(Listed records Opens)

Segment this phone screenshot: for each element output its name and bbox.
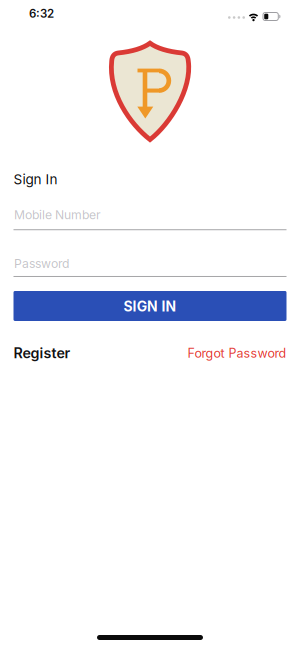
staticText: Mobile Number [14, 208, 101, 222]
staticText: 6:32 [29, 6, 54, 20]
staticText: Register [14, 344, 70, 362]
button[interactable]: Mobile Number [14, 208, 286, 230]
staticText: Sign In [14, 171, 58, 188]
staticText: Password [14, 256, 69, 271]
button[interactable]: Register [14, 344, 70, 362]
button[interactable]: SIGN IN [14, 291, 286, 321]
button[interactable]: Password [14, 256, 286, 277]
staticText: SIGN IN [123, 298, 177, 315]
staticText: Forgot Password [188, 346, 286, 361]
button[interactable]: Forgot Password [188, 346, 286, 361]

(Listed records Closes)

**The task:**
Whenever the word "Mobile" shows up in a line of the entries, list that line.

**Answer to this task:**
staticText: Mobile Number [14, 208, 101, 222]
button[interactable]: Mobile Number [14, 208, 286, 230]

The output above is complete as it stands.